Document understanding data:
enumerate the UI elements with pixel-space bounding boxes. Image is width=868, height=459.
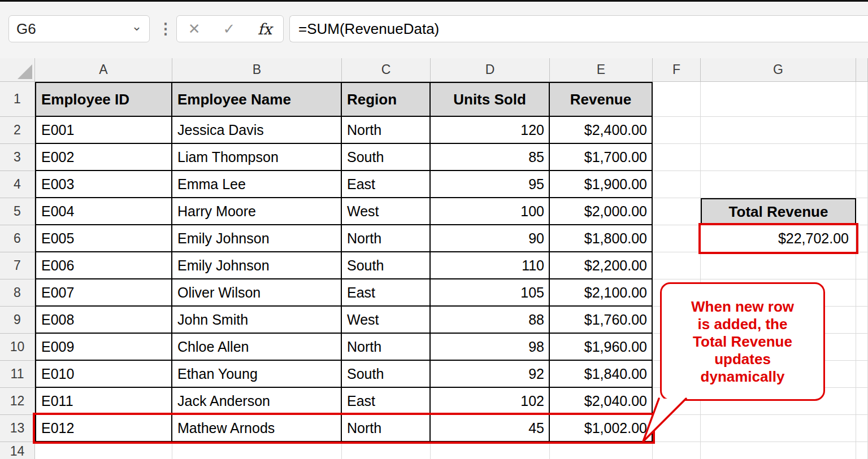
cell-C2[interactable]: North [342,117,431,144]
cell-D5[interactable]: 100 [431,198,550,225]
cell-F2[interactable] [653,117,701,144]
cell-A5[interactable]: E004 [35,198,172,225]
formula-input[interactable]: =SUM(RevenueData) [289,15,868,42]
chevron-down-icon[interactable]: ⌄ [124,19,149,38]
cell-B7[interactable]: Emily Johnson [172,252,342,279]
insert-function-icon[interactable]: fx [258,20,272,38]
row-header-4[interactable]: 4 [0,171,35,198]
cell-A11[interactable]: E010 [35,361,172,388]
cell-C3[interactable]: South [342,144,431,171]
cell-B13[interactable]: Mathew Arnods [172,415,342,442]
cell-G7[interactable] [701,252,856,279]
cell-overflow-10[interactable] [856,334,868,361]
cell-E10[interactable]: $1,960.00 [550,334,653,361]
cell-D14[interactable] [431,442,550,459]
row-header-11[interactable]: 11 [0,361,35,388]
cell-D1[interactable]: Units Sold [431,82,550,117]
name-box[interactable]: G6 ⌄ [8,15,150,42]
cancel-icon[interactable]: ✕ [188,20,201,38]
row-header-12[interactable]: 12 [0,388,35,415]
cell-A9[interactable]: E008 [35,307,172,334]
cell-D8[interactable]: 105 [431,279,550,307]
cell-B2[interactable]: Jessica Davis [172,117,342,144]
cell-A1[interactable]: Employee ID [35,82,172,117]
cell-B9[interactable]: John Smith [172,307,342,334]
cell-C7[interactable]: South [342,252,431,279]
cell-C5[interactable]: West [342,198,431,225]
cell-overflow-5[interactable] [856,198,868,225]
cell-G14[interactable] [701,442,856,459]
cell-E7[interactable]: $2,200.00 [550,252,653,279]
cell-F4[interactable] [653,171,701,198]
cell-G6[interactable]: $22,702.00 [701,225,856,252]
row-header-3[interactable]: 3 [0,144,35,171]
cell-E5[interactable]: $2,000.00 [550,198,653,225]
cell-D9[interactable]: 88 [431,307,550,334]
cell-D2[interactable]: 120 [431,117,550,144]
cell-C11[interactable]: South [342,361,431,388]
cell-G5[interactable]: Total Revenue [701,198,856,225]
cell-D11[interactable]: 92 [431,361,550,388]
row-header-9[interactable]: 9 [0,307,35,334]
column-header-F[interactable]: F [653,58,701,82]
cell-E2[interactable]: $2,400.00 [550,117,653,144]
cell-overflow-9[interactable] [856,307,868,334]
cell-overflow-12[interactable] [856,388,868,415]
cell-F14[interactable] [653,442,701,459]
cell-A2[interactable]: E001 [35,117,172,144]
cell-B10[interactable]: Chloe Allen [172,334,342,361]
cell-E6[interactable]: $1,800.00 [550,225,653,252]
cell-F6[interactable] [653,225,701,252]
cell-C1[interactable]: Region [342,82,431,117]
cell-overflow-4[interactable] [856,171,868,198]
cell-A8[interactable]: E007 [35,279,172,307]
formula-bar-handle-icon[interactable]: ⋮ [159,15,172,42]
cell-A12[interactable]: E011 [35,388,172,415]
cell-A14[interactable] [35,442,172,459]
cell-D12[interactable]: 102 [431,388,550,415]
row-header-8[interactable]: 8 [0,279,35,307]
cell-B5[interactable]: Harry Moore [172,198,342,225]
cell-A3[interactable]: E002 [35,144,172,171]
cell-E1[interactable]: Revenue [550,82,653,117]
cell-B11[interactable]: Ethan Young [172,361,342,388]
cell-F3[interactable] [653,144,701,171]
cell-B12[interactable]: Jack Anderson [172,388,342,415]
cell-E12[interactable]: $2,040.00 [550,388,653,415]
select-all-button[interactable] [0,58,35,82]
cell-D3[interactable]: 85 [431,144,550,171]
cell-D10[interactable]: 98 [431,334,550,361]
cell-C6[interactable]: North [342,225,431,252]
cell-D7[interactable]: 110 [431,252,550,279]
column-header-D[interactable]: D [431,58,550,82]
cell-G4[interactable] [701,171,856,198]
cell-B8[interactable]: Oliver Wilson [172,279,342,307]
cell-overflow-2[interactable] [856,117,868,144]
cell-E14[interactable] [550,442,653,459]
cell-B14[interactable] [172,442,342,459]
cell-E13[interactable]: $1,002.00 [550,415,653,442]
cell-overflow-7[interactable] [856,252,868,279]
cell-overflow-6[interactable] [856,225,868,252]
cell-A7[interactable]: E006 [35,252,172,279]
cell-A6[interactable]: E005 [35,225,172,252]
cell-G1[interactable] [701,82,856,117]
row-header-7[interactable]: 7 [0,252,35,279]
cell-A13[interactable]: E012 [35,415,172,442]
cell-A4[interactable]: E003 [35,171,172,198]
cell-F5[interactable] [653,198,701,225]
column-header-E[interactable]: E [550,58,653,82]
cell-F7[interactable] [653,252,701,279]
cell-B4[interactable]: Emma Lee [172,171,342,198]
column-header-C[interactable]: C [342,58,431,82]
cell-E8[interactable]: $2,100.00 [550,279,653,307]
column-header-G[interactable]: G [701,58,856,82]
cell-F1[interactable] [653,82,701,117]
cell-B1[interactable]: Employee Name [172,82,342,117]
cell-F13[interactable] [653,415,701,442]
row-header-5[interactable]: 5 [0,198,35,225]
cell-E11[interactable]: $1,840.00 [550,361,653,388]
row-header-13[interactable]: 13 [0,415,35,442]
cell-overflow-14[interactable] [856,442,868,459]
cell-D4[interactable]: 95 [431,171,550,198]
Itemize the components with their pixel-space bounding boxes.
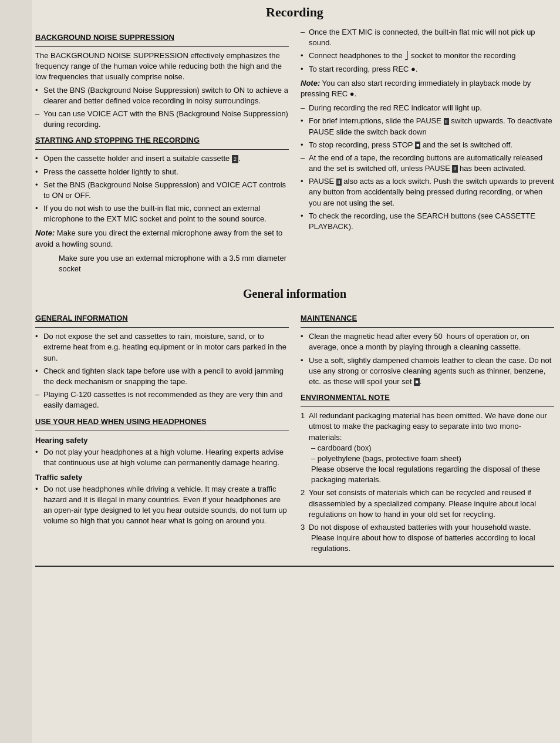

• Task details:
Make an exact copy of every record, pictures excluded.

• Response:
enumerate the UI elements with pixel-space bounding boxes. Image is width=868, height=459.
cell-C2[interactable]: North [342,117,431,144]
cell-D5[interactable]: 100 [431,198,550,225]
cell-F2[interactable] [653,117,701,144]
cell-A5[interactable]: E004 [35,198,172,225]
formula-input[interactable]: =SUM(RevenueData) [289,15,868,42]
chevron-down-icon[interactable]: ⌄ [124,19,149,38]
cell-B7[interactable]: Emily Johnson [172,252,342,279]
insert-function-icon[interactable]: fx [258,20,272,38]
row-header-4[interactable]: 4 [0,171,35,198]
cell-A11[interactable]: E010 [35,361,172,388]
cell-C3[interactable]: South [342,144,431,171]
cell-B13[interactable]: Mathew Arnods [172,415,342,442]
cell-G7[interactable] [701,252,856,279]
cell-overflow-10[interactable] [856,334,868,361]
cell-E10[interactable]: $1,960.00 [550,334,653,361]
cell-D14[interactable] [431,442,550,459]
row-header-11[interactable]: 11 [0,361,35,388]
cell-D1[interactable]: Units Sold [431,82,550,117]
name-box[interactable]: G6 ⌄ [8,15,150,42]
cancel-icon[interactable]: ✕ [188,20,201,38]
row-header-12[interactable]: 12 [0,388,35,415]
cell-A9[interactable]: E008 [35,307,172,334]
cell-D8[interactable]: 105 [431,279,550,307]
cell-B2[interactable]: Jessica Davis [172,117,342,144]
cell-A1[interactable]: Employee ID [35,82,172,117]
cell-B9[interactable]: John Smith [172,307,342,334]
cell-C7[interactable]: South [342,252,431,279]
cell-C5[interactable]: West [342,198,431,225]
cell-overflow-5[interactable] [856,198,868,225]
cell-G14[interactable] [701,442,856,459]
cell-E7[interactable]: $2,200.00 [550,252,653,279]
cell-F4[interactable] [653,171,701,198]
cell-G6[interactable]: $22,702.00 [701,225,856,252]
row-header-3[interactable]: 3 [0,144,35,171]
cell-E5[interactable]: $2,000.00 [550,198,653,225]
cell-D9[interactable]: 88 [431,307,550,334]
cell-D2[interactable]: 120 [431,117,550,144]
cell-C11[interactable]: South [342,361,431,388]
cell-G5[interactable]: Total Revenue [701,198,856,225]
cell-D11[interactable]: 92 [431,361,550,388]
row-header-9[interactable]: 9 [0,307,35,334]
column-header-F[interactable]: F [653,58,701,82]
cell-E2[interactable]: $2,400.00 [550,117,653,144]
cell-overflow-9[interactable] [856,307,868,334]
cell-overflow-12[interactable] [856,388,868,415]
cell-F14[interactable] [653,442,701,459]
cell-A2[interactable]: E001 [35,117,172,144]
cell-B10[interactable]: Chloe Allen [172,334,342,361]
cell-E6[interactable]: $1,800.00 [550,225,653,252]
cell-F6[interactable] [653,225,701,252]
cell-C1[interactable]: Region [342,82,431,117]
cell-overflow-4[interactable] [856,171,868,198]
cell-A8[interactable]: E007 [35,279,172,307]
formula-bar-handle-icon[interactable]: ⋮ [159,15,172,42]
cell-A12[interactable]: E011 [35,388,172,415]
cell-A14[interactable] [35,442,172,459]
cell-D12[interactable]: 102 [431,388,550,415]
row-header-8[interactable]: 8 [0,279,35,307]
cell-B5[interactable]: Harry Moore [172,198,342,225]
cell-A3[interactable]: E002 [35,144,172,171]
cell-E1[interactable]: Revenue [550,82,653,117]
cell-B11[interactable]: Ethan Young [172,361,342,388]
cell-F3[interactable] [653,144,701,171]
cell-B12[interactable]: Jack Anderson [172,388,342,415]
cell-E12[interactable]: $2,040.00 [550,388,653,415]
select-all-button[interactable] [0,58,35,82]
cell-D3[interactable]: 85 [431,144,550,171]
cell-D10[interactable]: 98 [431,334,550,361]
cell-C6[interactable]: North [342,225,431,252]
cell-D7[interactable]: 110 [431,252,550,279]
column-header-D[interactable]: D [431,58,550,82]
cell-G4[interactable] [701,171,856,198]
cell-B8[interactable]: Oliver Wilson [172,279,342,307]
cell-overflow-2[interactable] [856,117,868,144]
cell-E14[interactable] [550,442,653,459]
cell-B14[interactable] [172,442,342,459]
cell-E13[interactable]: $1,002.00 [550,415,653,442]
cell-overflow-7[interactable] [856,252,868,279]
cell-overflow-6[interactable] [856,225,868,252]
cell-A7[interactable]: E006 [35,252,172,279]
cell-A6[interactable]: E005 [35,225,172,252]
cell-G1[interactable] [701,82,856,117]
row-header-7[interactable]: 7 [0,252,35,279]
cell-A13[interactable]: E012 [35,415,172,442]
cell-A4[interactable]: E003 [35,171,172,198]
cell-F5[interactable] [653,198,701,225]
column-header-E[interactable]: E [550,58,653,82]
cell-F7[interactable] [653,252,701,279]
cell-B4[interactable]: Emma Lee [172,171,342,198]
column-header-C[interactable]: C [342,58,431,82]
cell-E8[interactable]: $2,100.00 [550,279,653,307]
column-header-G[interactable]: G [701,58,856,82]
cell-F1[interactable] [653,82,701,117]
cell-B1[interactable]: Employee Name [172,82,342,117]
cell-F13[interactable] [653,415,701,442]
row-header-5[interactable]: 5 [0,198,35,225]
cell-E11[interactable]: $1,840.00 [550,361,653,388]
row-header-13[interactable]: 13 [0,415,35,442]
cell-overflow-14[interactable] [856,442,868,459]
cell-D4[interactable]: 95 [431,171,550,198]
Itemize the components with their pixel-space bounding boxes.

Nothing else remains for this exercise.